Alleluia, alleluia, alleluia !

Vi do un comandamento nuovo:
che vi amiate l'un l'altro.

Alleluia, alleluia, alleluia !

Il Vangelo descrive la prima missione dei Dodici. Gesù li chiama e li manda, due a due, per i villaggi vicini. Potremmo dire che l'evangelista riporta la prima lezione di Gesù ai discepoli sulla missione. Li esorta (è un insegnamento che mantiene il suo pieno valore ancora oggi) a non vivere per se stessi e a non restare chiusi nei propri piccoli orizzonti, ma ad andare incontro agli uomini, ovunque essi siano, per annunciare loro il Vangelo e per guarire le loro infermità. È una missione che non ha frontiere e che chiede ai discepoli di andare sempre oltre sino a giungere ai confini dei cuori e alle frontiere più lontane. È significativo che l'evangelista Marco, e con lui Matteo e Luca, ponga l'invio in missione nei primi passi della vita pubblica di Gesù.
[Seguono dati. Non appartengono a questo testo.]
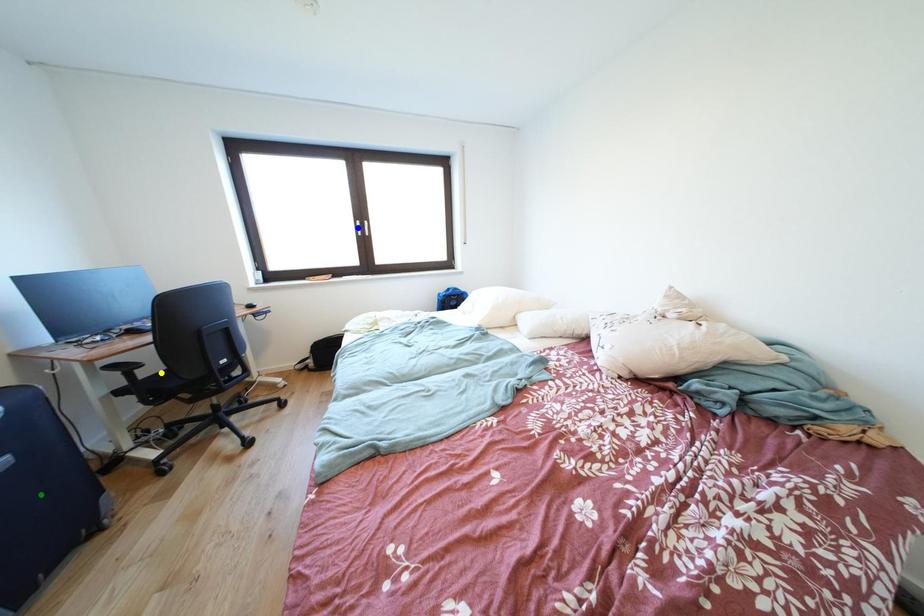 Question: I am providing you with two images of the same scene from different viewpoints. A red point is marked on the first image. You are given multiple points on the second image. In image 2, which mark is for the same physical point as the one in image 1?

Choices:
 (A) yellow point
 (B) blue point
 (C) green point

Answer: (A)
Spesso si pensa che prima di parlare agli altri di Gesù, prima di andare a comunicare la gioia della vita cristiana, si debba crescere, capire tutto, essere pronti. Se Gesù avesse aspettato che i discepoli fossero pronti, li avrebbe mai mandati in missione, visto che lo avrebbero abbandonato proprio al termine della sua vita terrena? La vita cristiana è missione sempre. Ogni comunità è di per sé e sempre missionaria, pena il suo inaridimento e persino la sua estinzione. La comunità cristiana e ogni discepolo devono sentire l'urgenza della missione. C'è bisogno, in un mondo intristito e spesso violento, che torni a risuonare la parola evangelica. È l'unica che ha la forza per sconfiggere il male. Non bisogna avere paura: la forza dei discepoli di Gesù, l'unico bagaglio che debbono portare con loro è il Vangelo, l'unica tunica di cui vestirsi è la misericordia, l'unico bastone su cui poggiarsi è la carità. E poi Gesù non ci invia mai da soli. San Gregorio Magno nota che Gesù li mandò a due a due proprio perché l'amore vicendevole fosse la prima predicazione. Gesù esorta i suoi a restare presso coloro che li accolgono per aiutarli a crescere nella conoscenza del Vangelo. Certo, l'esito non è sempre garantito e Gesù dice loro che sarà grave la responsabilità di coloro che rifiutano l'amore del Signore. Ma i discepoli non devono desistere dal comunicarlo e dall'aiu-tare tutti ad accoglierlo nel loro cuore. Il Signore - lo ripeterà prima di ascendere al cielo - consegna ai suoi discepoli il potere di annunciare a tutti il Vangelo del Regno da lui inaugurato. E li accompagnerà ogni giorno.